WHAT IS REQUIRED: Below are records to write out again, exactly as they read.

Collected data

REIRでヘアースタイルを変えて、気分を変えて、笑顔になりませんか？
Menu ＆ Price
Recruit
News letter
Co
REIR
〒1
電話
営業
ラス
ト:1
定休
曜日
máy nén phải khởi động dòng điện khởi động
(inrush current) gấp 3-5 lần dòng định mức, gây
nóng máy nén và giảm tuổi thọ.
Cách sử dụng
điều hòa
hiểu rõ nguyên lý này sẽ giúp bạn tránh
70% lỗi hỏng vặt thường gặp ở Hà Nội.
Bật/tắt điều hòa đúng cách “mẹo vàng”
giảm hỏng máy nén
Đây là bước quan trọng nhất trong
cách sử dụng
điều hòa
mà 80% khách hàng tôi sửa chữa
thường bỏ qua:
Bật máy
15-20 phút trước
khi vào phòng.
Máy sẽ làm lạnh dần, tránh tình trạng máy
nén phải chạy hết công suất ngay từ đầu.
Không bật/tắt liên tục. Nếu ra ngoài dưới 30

TASK RESPONSE:
REIRでヘアースタイルを変えて、気分を変えて、笑顔になりませんか？
Menu ＆ Price
Recruit
News letter
Co
REIR
〒1
電話
営業
ラス
ト:1
定休
曜日
máy nén phải khởi động dòng điện khởi động
(inrush current) gấp 3-5 lần dòng định mức, gây
nóng máy nén và giảm tuổi thọ.
Cách sử dụng
điều hòa
hiểu rõ nguyên lý này sẽ giúp bạn tránh
70% lỗi hỏng vặt thường gặp ở Hà Nội.
Bật/tắt điều hòa đúng cách “mẹo vàng”
giảm hỏng máy nén
Đây là bước quan trọng nhất trong
cách sử dụng
điều hòa
mà 80% khách hàng tôi sửa chữa
thường bỏ qua:
Bật máy
15-20 phút trước
khi vào phòng.
Máy sẽ làm lạnh dần, tránh tình trạng máy
nén phải chạy hết công suất ngay từ đầu.
Không bật/tắt liên tục. Nếu ra ngoài dưới 30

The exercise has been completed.